I’ve got a nice Matco box that spent a some time in storage. I decided to start using it over the weekend and discover mice have been nesting in it. I cleaned out all of their nest materials, removed the drawer liners, and Clorox wiped the crap out of everything. I’ve got new drawer liners to go in it but I don't want to install them until I figure out how to get rid of the stink! Can anyone tell me how to do that???


----------



## capetrees (May 6, 2019)

paint the entire interior.


----------



## wood4heat (May 6, 2019)

capetrees said:


> paint the entire interior.


Thanks, I have thought about that. I would like to try that as a last resort. The interior paint is in good shape and I’d hate to cover it if I don’t have to. Seems like there would be something that would remove this. I might try a “pet odor eliminator” from the pet store. Just thought someone here might have dealt with this and offer another solution.


----------



## sb47 (May 6, 2019)

Just give it some time and let mother nature take care of it. The smell will dissipate over time.


----------



## billyboy (May 6, 2019)

Charcoal brickets will help. Time will help the most. Dawn dishsoap might also help. It's a strong cleaner.


----------



## wood4heat (May 6, 2019)

billyboy said:


> Charcoal brickets will help. Time will help the most. Dawn dishsoap might also help. It's a strong cleaner.



Charcoal briquettes??? Would that be similar to using baking soda? I thought about that also.


----------



## grizz55chev (May 6, 2019)

wood4heat said:


> Charcoal briquettes??? Would that be similar to using baking soda? I thought about that also.


Dawn dish soap, hydrogen peroxide and baking soda, wash, rinse, repeat.


----------



## knockbill (May 6, 2019)

...and dry the drawers in the sun...


----------



## Nathan Graff (May 6, 2019)

You'll have to pull the drawers out and clean everything behind and under the drawers. Dawn dish soap to take the urine off, baking soda and charcoal to neutralize and absorb the smell, and lots of time to dry. Mice find their way by following urine trails. Best to get rid of that totally.


----------



## wood4heat (May 6, 2019)

Thanks all. When I get home I will pull each of the drawers and clean them again. I’ll try the peroxide and leave them out to dry in the sun tomorrow. While they are out I’ll clean and maybe spray paint the inside of the cabinet. I’m also gonna seal up and potential rodent entry points. Grease the slides before I put it back together and hope it is odor free. If so I will install my new drawer liners and load it with tools!

Thanks for the tips.


----------



## capetrees (May 6, 2019)

https://www.google.com/search?sourc........0....1..gws-wiz.....0..0i131.YQGJ-hVH_6s


----------



## Deleted member 117362 (May 6, 2019)

Sorry, have to say it.

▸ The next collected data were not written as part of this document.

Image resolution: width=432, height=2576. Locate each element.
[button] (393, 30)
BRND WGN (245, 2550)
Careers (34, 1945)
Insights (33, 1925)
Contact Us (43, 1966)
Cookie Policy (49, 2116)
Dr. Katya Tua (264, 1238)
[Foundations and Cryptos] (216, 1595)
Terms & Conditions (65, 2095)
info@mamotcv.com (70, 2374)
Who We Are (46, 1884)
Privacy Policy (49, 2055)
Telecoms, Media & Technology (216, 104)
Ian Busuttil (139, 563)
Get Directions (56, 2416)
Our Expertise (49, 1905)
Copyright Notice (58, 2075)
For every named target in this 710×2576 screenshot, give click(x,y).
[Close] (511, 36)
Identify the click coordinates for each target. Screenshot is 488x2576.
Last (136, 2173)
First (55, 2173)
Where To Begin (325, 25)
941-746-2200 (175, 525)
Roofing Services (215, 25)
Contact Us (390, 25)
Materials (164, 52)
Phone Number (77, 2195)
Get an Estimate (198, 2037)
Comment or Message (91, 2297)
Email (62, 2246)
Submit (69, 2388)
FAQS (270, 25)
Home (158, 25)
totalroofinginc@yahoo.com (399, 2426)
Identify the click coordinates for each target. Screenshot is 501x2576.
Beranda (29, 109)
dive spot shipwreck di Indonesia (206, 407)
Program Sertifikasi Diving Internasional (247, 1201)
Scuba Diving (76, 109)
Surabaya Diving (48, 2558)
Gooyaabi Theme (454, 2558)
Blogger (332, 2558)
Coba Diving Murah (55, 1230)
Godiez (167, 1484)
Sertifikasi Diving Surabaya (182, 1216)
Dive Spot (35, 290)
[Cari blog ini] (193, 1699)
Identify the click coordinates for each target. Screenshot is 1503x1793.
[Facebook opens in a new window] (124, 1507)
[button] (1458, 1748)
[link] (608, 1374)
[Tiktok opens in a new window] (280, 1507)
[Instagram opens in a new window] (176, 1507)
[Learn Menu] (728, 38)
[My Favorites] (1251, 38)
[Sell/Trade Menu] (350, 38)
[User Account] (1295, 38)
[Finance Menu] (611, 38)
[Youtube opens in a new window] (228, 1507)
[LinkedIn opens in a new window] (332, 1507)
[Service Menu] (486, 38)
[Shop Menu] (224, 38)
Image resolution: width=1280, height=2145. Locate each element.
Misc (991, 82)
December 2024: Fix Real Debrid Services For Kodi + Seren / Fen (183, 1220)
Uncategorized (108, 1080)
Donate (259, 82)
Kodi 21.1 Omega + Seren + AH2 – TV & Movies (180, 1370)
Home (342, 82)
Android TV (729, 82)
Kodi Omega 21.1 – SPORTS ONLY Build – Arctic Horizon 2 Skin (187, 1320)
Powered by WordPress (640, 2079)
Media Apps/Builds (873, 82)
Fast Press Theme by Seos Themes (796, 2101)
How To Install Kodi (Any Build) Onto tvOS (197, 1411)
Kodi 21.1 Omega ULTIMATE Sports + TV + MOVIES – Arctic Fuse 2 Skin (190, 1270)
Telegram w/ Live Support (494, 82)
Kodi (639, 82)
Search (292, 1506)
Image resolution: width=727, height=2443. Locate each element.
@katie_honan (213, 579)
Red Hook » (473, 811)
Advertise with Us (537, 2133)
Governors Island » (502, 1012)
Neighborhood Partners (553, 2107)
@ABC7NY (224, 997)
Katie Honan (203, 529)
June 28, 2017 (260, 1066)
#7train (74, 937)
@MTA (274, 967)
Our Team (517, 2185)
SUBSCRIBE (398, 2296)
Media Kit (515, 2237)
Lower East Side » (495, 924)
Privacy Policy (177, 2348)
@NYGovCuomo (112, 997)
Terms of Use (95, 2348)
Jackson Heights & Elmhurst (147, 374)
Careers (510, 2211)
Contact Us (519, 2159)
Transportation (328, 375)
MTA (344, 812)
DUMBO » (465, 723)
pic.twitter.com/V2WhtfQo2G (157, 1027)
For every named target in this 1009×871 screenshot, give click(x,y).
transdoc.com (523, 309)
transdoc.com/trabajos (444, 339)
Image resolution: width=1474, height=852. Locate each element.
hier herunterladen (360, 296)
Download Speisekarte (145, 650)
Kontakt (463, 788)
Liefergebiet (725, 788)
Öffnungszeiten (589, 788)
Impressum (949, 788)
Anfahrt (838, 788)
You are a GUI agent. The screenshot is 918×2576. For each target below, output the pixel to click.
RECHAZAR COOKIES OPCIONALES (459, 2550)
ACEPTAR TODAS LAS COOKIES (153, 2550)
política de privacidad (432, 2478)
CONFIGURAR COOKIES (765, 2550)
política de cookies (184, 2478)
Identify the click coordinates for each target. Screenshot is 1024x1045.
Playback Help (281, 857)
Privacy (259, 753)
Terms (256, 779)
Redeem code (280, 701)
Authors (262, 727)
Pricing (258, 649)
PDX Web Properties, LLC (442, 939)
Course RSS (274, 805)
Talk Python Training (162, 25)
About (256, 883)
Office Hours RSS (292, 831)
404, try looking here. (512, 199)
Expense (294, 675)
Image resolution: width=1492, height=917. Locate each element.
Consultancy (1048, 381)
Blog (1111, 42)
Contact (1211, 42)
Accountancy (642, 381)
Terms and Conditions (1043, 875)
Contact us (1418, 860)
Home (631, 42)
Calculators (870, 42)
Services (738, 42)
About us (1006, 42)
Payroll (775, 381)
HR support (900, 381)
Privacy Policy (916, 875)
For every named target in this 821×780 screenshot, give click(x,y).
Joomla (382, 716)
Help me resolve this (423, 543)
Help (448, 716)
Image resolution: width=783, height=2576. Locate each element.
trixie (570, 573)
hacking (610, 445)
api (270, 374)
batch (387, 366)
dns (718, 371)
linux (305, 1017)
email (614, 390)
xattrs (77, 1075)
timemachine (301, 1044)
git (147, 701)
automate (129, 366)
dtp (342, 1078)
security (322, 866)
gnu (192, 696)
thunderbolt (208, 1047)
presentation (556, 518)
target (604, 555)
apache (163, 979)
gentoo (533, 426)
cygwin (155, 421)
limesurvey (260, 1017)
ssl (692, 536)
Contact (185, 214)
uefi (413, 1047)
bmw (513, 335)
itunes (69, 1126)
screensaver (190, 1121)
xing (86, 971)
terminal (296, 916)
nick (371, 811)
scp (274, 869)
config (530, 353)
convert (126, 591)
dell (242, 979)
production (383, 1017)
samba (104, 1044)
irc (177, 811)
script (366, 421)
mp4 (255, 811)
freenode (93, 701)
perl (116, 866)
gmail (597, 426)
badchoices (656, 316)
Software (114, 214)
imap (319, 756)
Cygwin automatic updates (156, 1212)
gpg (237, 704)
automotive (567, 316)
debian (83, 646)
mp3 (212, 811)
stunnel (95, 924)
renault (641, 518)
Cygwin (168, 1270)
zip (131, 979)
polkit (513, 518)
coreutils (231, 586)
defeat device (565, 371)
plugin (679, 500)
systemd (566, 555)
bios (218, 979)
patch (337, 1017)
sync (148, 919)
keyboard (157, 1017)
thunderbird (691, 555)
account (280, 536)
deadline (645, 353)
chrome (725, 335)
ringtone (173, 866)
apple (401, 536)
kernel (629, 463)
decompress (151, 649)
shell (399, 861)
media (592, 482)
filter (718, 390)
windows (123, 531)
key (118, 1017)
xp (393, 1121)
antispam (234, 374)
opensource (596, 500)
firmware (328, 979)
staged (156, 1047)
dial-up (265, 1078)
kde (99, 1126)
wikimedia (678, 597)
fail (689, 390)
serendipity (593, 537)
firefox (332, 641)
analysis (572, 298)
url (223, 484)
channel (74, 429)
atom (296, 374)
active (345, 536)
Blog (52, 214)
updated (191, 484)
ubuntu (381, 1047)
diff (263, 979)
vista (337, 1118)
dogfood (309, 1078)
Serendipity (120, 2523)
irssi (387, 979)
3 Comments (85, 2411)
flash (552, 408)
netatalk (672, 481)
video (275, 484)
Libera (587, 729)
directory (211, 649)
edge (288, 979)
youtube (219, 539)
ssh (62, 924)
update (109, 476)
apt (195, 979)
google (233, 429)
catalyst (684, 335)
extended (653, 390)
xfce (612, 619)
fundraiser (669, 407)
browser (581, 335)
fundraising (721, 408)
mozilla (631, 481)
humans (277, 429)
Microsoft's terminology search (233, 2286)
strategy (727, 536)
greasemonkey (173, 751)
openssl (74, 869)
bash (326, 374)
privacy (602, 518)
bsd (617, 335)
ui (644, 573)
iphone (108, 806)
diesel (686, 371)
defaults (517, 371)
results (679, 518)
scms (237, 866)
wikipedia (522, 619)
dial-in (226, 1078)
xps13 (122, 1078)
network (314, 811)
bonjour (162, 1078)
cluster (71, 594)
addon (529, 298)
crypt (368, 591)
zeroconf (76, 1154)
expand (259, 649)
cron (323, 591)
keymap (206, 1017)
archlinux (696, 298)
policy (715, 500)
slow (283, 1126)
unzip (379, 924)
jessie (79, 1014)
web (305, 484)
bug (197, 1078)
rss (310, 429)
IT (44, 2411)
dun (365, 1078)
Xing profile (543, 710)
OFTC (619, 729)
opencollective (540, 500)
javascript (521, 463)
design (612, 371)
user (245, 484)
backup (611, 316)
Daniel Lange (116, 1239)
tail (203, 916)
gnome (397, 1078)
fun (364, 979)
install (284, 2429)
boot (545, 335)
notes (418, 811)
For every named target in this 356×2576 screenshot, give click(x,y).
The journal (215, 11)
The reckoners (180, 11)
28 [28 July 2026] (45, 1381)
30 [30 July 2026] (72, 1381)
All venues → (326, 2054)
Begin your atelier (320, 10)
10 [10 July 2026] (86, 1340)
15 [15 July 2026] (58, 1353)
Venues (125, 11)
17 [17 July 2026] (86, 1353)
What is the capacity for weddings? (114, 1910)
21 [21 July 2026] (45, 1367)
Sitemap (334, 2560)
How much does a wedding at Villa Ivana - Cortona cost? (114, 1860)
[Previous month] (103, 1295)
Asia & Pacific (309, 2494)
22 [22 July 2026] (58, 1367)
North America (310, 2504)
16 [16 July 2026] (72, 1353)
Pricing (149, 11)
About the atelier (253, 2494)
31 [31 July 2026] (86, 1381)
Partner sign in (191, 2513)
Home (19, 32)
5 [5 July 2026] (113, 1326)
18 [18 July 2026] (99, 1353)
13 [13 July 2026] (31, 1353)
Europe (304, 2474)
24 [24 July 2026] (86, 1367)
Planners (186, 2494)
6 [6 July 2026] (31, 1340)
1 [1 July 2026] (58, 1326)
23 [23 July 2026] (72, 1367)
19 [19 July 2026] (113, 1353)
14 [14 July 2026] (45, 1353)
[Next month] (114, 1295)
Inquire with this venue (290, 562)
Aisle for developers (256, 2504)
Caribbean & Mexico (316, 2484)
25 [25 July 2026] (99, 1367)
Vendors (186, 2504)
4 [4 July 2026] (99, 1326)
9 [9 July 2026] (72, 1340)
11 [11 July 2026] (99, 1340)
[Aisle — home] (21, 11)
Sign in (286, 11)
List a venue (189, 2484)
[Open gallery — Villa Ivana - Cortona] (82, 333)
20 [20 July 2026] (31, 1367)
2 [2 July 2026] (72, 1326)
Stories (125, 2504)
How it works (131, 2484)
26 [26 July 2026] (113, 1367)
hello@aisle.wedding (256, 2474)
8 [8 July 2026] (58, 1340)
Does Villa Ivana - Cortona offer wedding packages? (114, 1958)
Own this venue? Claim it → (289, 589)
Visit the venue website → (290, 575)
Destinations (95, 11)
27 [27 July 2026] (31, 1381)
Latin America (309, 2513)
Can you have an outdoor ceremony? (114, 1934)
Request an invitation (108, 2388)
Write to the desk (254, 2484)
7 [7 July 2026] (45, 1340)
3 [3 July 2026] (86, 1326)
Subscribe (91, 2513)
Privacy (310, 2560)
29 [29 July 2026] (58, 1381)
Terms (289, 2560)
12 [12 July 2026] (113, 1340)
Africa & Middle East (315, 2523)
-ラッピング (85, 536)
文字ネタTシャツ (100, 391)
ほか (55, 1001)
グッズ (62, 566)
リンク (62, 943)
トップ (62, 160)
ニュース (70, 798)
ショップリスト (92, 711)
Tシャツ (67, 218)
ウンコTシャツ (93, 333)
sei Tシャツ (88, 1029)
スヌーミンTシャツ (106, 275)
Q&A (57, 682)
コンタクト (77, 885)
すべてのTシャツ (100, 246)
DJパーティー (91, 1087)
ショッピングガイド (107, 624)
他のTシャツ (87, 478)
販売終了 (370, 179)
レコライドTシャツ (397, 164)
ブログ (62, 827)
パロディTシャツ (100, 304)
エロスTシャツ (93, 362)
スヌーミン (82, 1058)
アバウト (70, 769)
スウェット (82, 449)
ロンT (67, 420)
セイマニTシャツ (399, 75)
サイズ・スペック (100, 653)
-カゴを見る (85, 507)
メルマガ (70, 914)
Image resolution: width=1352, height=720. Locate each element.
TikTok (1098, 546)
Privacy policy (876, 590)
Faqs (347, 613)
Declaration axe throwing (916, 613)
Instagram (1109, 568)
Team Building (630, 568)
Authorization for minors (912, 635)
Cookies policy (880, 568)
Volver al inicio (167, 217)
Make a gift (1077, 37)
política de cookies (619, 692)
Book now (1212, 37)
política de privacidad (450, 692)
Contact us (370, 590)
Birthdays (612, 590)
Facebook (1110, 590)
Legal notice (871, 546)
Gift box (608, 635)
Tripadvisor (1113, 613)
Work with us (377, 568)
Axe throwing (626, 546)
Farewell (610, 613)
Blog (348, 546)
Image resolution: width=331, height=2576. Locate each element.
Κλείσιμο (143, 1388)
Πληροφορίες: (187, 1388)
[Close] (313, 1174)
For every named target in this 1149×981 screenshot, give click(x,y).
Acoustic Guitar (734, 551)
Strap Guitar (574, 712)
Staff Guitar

Throw a skunk in it.


----------



## bowtechmadman (May 7, 2019)

Coffee helps with absorbing odor also.


----------



## old guy (May 7, 2019)

Skunk smell beats mouse smell all day long.


----------



## wood4heat (May 11, 2019)

Got the nasty mice smell out! This morning I cut my new drawer liners and put them in. I am still trying to come up with a solution for the busted drawer slide so the top drawer is still out but that won’t stop me from loading the lower drawers. Now comes the fun part, damn this thing has a lot of space!


----------